Self-care or self-management requires processes that are designed to assist with behavioral changes and empowerment. Research has shown that patients can learn and change behaviors at any age. Programs specifically designed to improve patients’ self-efficacy, such as the Stanford University Chronic Disease Self-Management Program, have been used with adults of all ages and have proven effective in changing patients into proactive self-care managers. In a meta-analysis of 25 years of research findings, the Centers for Disease Control and Prevention concludes that, “At the population level, these interventions could have a considerable public health effect due to the potential scalability of the interventions, the relative cost to implement them, wide application across various settings and audiences, and the capacity to reach large numbers of people” ().
It must be a priority to retool the health care work force to deliver care centered on older persons and to create and use evidence-based programs to best promote healthy aging.
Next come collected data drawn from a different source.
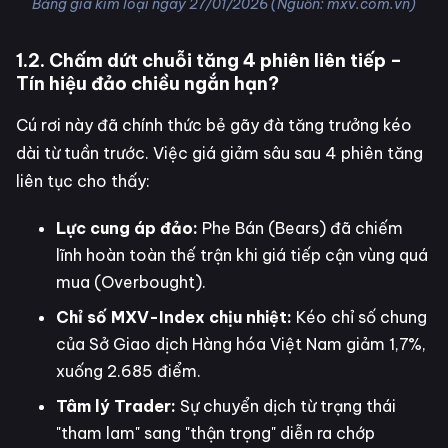
Bảng giá kim loại ngày 27/01/2026 (Nguồn: mxv.com.vn)
1.2. Chấm dứt chuỗi tăng 4 phiên liên tiếp –
Tín hiệu đảo chiều ngắn hạn?
Cú rơi này đã chính thức bẻ gãy đà tăng trưởng kéo
dài từ tuần trước. Việc giá giảm sâu sau 4 phiên tăng
liên tục cho thấy:
Lực cung áp đảo:
Phe Bán (Bears) đã chiếm
lĩnh hoàn toàn thế trận khi giá tiếp cận vùng quá
mua (Overbought).
Chỉ số MXV-Index chịu nhiệt:
Kéo chỉ số chung
của Sở Giao dịch Hàng hóa Việt Nam giảm 1,7%,
xuống 2.685 điểm.
Tâm lý Trader:
Sự chuyển dịch từ trạng thái
"tham lam" sang "thận trọng" diễn ra chớp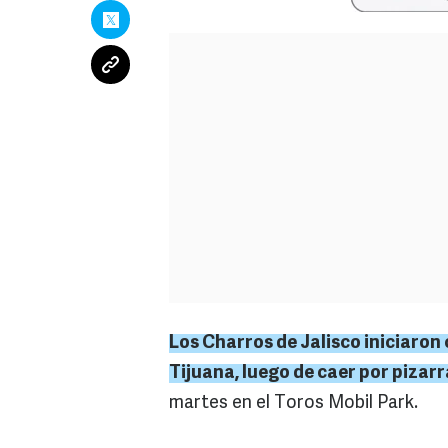
Los
Charros
de Jalisco iniciaron 
Tijuana, luego de caer por pizarr
martes en el Toros Mobil Park.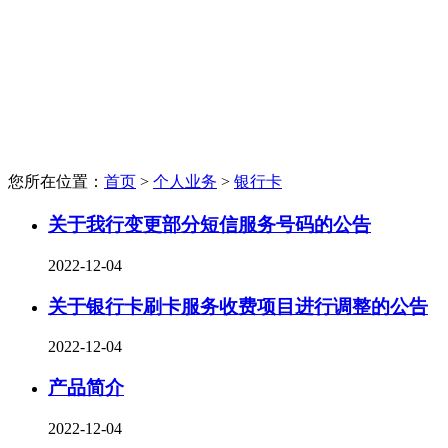
您所在位置：
首页
>
个人业务
>
银行卡
关于我行变更部分短信服务号码的公告
2022-12-04
关于银行卡刷卡服务收费项目进行调整的公告
2022-12-04
产品简介
2022-12-04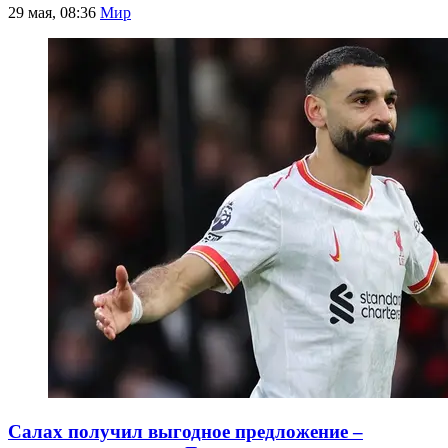
29 мая, 08:36
Мир
Салах получил выгодное предложение –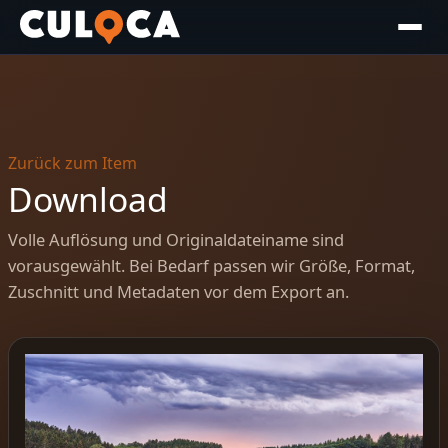
Zurück zum Item
Download
Volle Auflösung und Originaldateiname sind
vorausgewählt. Bei Bedarf passen wir Größe, Format,
Zuschnitt und Metadaten vor dem Export an.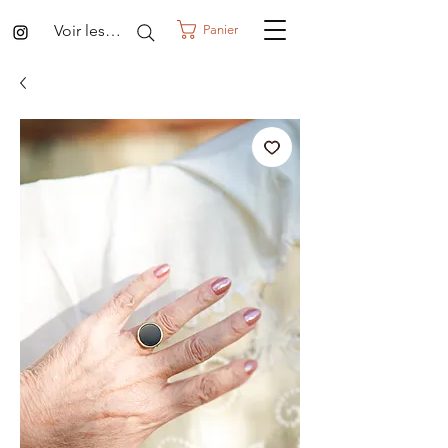
Voir les points
Panier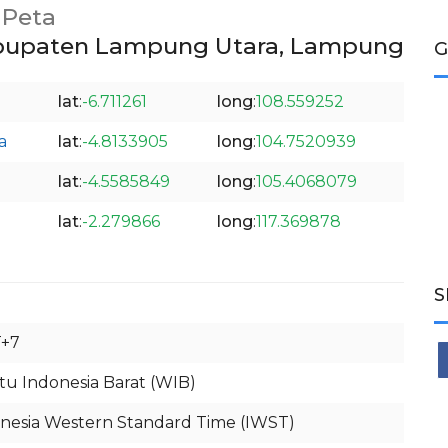
Peta
abupaten Lampung Utara, Lampung
G
lat
:
-6.711261
long
:
108.559252
a
lat
:
-4.8133905
long
:
104.7520939
lat
:
-4.5585849
long
:
105.4068079
lat
:
-2.279866
long
:
117.369878
S
+7
u Indonesia Barat (WIB)
nesia Western Standard Time (IWST)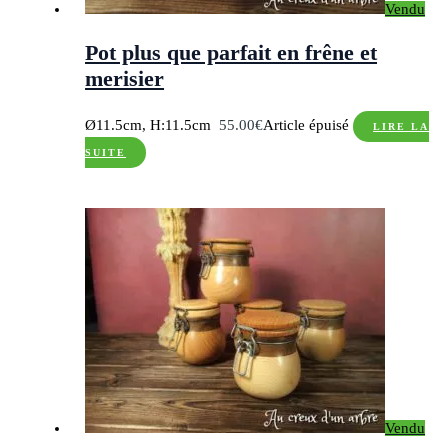
Vendu
Pot plus que parfait en frêne et
merisier
Ø11.5cm, H:11.5cm
55.00
€
Article épuisé
LIRE LA
SUITE
Vendu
In a 2007 Regional meeting, an informal survey was conducted in which 85% of the focal points who participated acknowledged not having any formal training in either gerontology or geriatrics. A “geriatricized” work force is one that has been provided with training in healthy aging and has basic skills and tools to develop elder-centered plans and programs aligned to meet the health needs of older persons and their families. It is a work force that understands elder-care priorities, that focuses on functional capacity, and that can avoid preventable complications. To fill this training gap, PAHO’s Regional Program on Health and Aging, in collaboration with other academic partners in the Region, has developed a 420-hour certificate in “Management of Aging and Health Programs.” It combines 40 weeks of total immersion and online training in a flexible format that is rich in tools and promotes online group learning. Since 2007, more than 250 individuals from 25 countries in LAC have completed the program.
In 2000, with the support of PAHO, the Latin American Academy of Medicine of Older Persons (Academia Latinoamericana de Medicina del Adulto Mayor, ALMA) was established to create a network of faculty members in medical schools across the Region for teaching geriatrics and for training medical students and primary health care doctors in the specialty of geriatrics. ALMA provides ongoing education and now has 220 faculty members from 16 Latin American countries. In 2005, ALMA published a guide to teaching geriatrics in general medical education ().
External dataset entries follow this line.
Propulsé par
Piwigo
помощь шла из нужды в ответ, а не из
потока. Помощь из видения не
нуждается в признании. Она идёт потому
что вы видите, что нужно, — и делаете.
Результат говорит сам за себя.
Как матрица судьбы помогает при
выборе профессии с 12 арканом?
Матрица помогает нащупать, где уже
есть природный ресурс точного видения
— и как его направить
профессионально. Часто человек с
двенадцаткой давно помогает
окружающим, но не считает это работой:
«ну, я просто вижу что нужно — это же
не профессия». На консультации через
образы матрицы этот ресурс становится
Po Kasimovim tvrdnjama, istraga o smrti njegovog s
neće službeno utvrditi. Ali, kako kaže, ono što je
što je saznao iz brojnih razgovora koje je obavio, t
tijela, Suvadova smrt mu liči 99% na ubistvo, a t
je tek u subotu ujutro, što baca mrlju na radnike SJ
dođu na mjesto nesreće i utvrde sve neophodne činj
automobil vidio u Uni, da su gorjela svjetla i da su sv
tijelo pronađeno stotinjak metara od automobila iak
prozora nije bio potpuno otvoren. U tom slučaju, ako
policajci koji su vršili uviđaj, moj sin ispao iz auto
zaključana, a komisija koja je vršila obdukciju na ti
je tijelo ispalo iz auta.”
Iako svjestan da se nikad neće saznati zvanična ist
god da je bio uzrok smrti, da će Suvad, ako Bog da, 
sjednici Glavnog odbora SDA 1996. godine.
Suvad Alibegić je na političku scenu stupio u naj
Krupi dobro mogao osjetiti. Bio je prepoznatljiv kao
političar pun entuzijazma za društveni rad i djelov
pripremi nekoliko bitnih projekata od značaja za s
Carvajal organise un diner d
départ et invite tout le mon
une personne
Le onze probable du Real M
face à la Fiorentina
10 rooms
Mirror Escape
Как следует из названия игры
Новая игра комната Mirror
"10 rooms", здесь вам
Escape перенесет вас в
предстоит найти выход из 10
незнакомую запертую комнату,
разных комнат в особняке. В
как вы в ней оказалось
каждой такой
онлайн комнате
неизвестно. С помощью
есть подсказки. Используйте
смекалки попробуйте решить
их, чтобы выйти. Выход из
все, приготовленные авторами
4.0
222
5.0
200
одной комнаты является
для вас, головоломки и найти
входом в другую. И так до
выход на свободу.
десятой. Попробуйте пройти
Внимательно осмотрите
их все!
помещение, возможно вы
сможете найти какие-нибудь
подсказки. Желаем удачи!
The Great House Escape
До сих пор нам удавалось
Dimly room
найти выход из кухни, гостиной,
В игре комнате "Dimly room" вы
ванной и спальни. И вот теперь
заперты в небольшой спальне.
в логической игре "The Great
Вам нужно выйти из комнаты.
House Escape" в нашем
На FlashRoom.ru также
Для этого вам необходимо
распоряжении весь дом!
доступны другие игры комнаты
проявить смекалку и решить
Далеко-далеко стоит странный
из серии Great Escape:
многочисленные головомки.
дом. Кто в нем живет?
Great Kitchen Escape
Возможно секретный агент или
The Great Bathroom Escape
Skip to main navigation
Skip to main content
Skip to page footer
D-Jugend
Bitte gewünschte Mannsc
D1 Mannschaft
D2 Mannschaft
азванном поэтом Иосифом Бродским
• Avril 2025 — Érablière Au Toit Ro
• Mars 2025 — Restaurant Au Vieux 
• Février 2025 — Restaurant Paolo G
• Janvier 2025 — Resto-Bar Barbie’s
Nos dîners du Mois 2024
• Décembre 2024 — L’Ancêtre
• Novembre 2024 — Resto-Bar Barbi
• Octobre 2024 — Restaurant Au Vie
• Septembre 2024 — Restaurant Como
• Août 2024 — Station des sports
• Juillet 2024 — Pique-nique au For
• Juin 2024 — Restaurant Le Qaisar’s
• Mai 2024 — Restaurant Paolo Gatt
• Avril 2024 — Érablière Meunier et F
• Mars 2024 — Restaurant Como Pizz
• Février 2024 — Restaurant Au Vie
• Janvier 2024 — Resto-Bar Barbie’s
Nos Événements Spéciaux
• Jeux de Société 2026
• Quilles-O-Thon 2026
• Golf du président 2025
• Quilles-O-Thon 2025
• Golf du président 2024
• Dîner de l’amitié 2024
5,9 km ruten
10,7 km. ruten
Despite these advances in training, rethinking the primary care work force for the 21st century for extremely fast aging scenarios requires a different approach to the education and training of the existing work force and to the expanded role the care team will need to assume to ensure universal access to person-centered care. There will be a growing need for nurses, physical therapists, dietitians, community health workers, and health educators who are trained in population health with a focus on diverse populations from birth to age 100 ().
Developing sustainable and equitable systems for long-term care
Families are the main providers of unpaid care in LAC: in particular, women account for 90% of all unpaid care providers. Family caregivers cut back up to 20% on paid work to provide care to older persons (). About 43% of caregivers, mainly informal/family caregivers, show symptoms of depression and anxiety; it is estimated that compared to non-caregivers, caregivers have twice the risk of heart disease and injuries. In addition, when care is provided in conditions of poverty and when caregivers have no training, resources, or social or institutional support, elders are at increased risk of morbidity; furthermore, the elderly who are being cared for are at increased risk of neglect and abuse by their overwhelmed caregivers ().
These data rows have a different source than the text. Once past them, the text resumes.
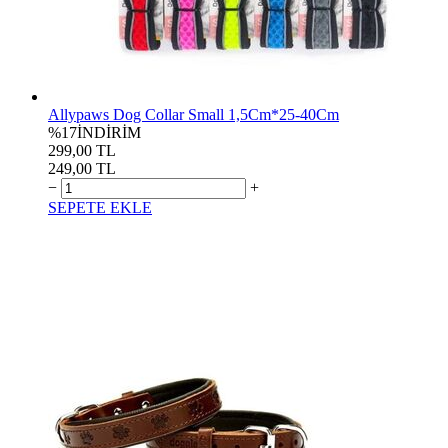
Allypaws Dog Collar Small 1,5Cm*25-40Cm
%17
İNDİRİM
299,00 TL
249,00 TL
−
+
SEPETE EKLE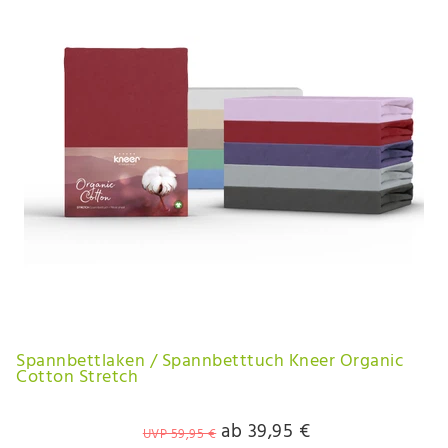
Spannbettlaken / Spannbetttuch Kneer Organic
Cotton Stretch
ab 39,95 €
UVP 59,95 €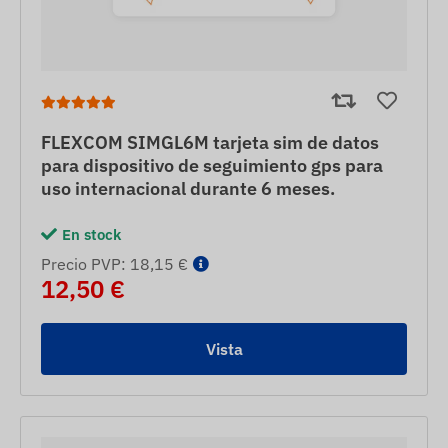
FLEXCOM SIMGL6M tarjeta sim de datos
para dispositivo de seguimiento gps para
uso internacional durante 6 meses.
En stock
Precio PVP: 18,15 €
12,50 €
Vista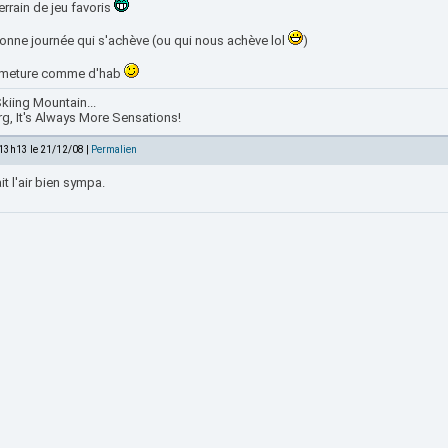
rrain de jeu favoris
onne journée qui s'achève (ou qui nous achève lol
)
rmeture comme d'hab
kiing Mountain...
rg, It's Always More Sensations!
 13h13 le 21/12/08 |
Permalien
it l'air bien sympa.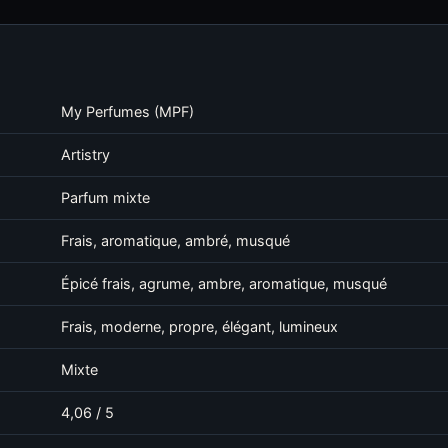
My Perfumes (MPF)
Artistry
Parfum mixte
Frais, aromatique, ambré, musqué
Épicé frais, agrume, ambre, aromatique, musqué
Frais, moderne, propre, élégant, lumineux
Mixte
4,06 / 5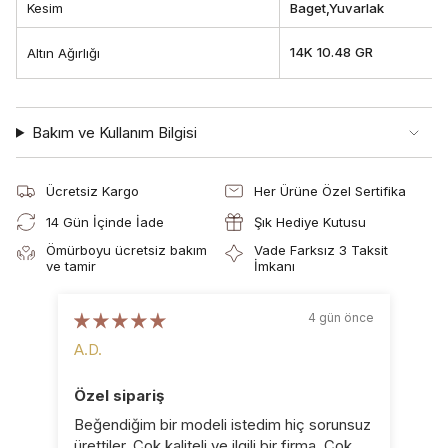
Kesim
Baget,Yuvarlak
14K 10.48 GR
Altın Ağırlığı
Bakım ve Kullanım Bilgisi
Ücretsiz Kargo
Her Ürüne Özel Sertifika
14 Gün İçinde İade
Şık Hediye Kutusu
Ömürboyu ücretsiz bakım
Vade Farksız 3 Taksit
ve tamir
İmkanı
4 gün önce
A.D.
B.D
Özel sipariş
Ka
Beğendiğim bir modeli istedim hiç sorunsuz
Küp
ürettiler. Çok kaliteli ve ilgili bir firma. Çok
pro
In the next decade, health systems must integrate medical, social, and supportive care in a more efficient way. A health system aligned to the needs of older adults develops elder-driven care plans and is aligned with the goals of both the older person and his or her family. This means that they have alternatives to hospitalization and institutionalization, and access to long-term care support and services designed to maintain health and functional capacity for as long as possible during a life phase that is marked by frailty and dependence.
“System of activities undertaken by informal caregivers (family, friends, and/or neighbors) and/or professionals (health, social, and others) to ensure that a person who is not fully capable of self-care can maintain the highest possible quality of life, according to his or her individual preferences, with the greatest possible degree of independence, autonomy, participation, personal fulfillment, and human dignity” ().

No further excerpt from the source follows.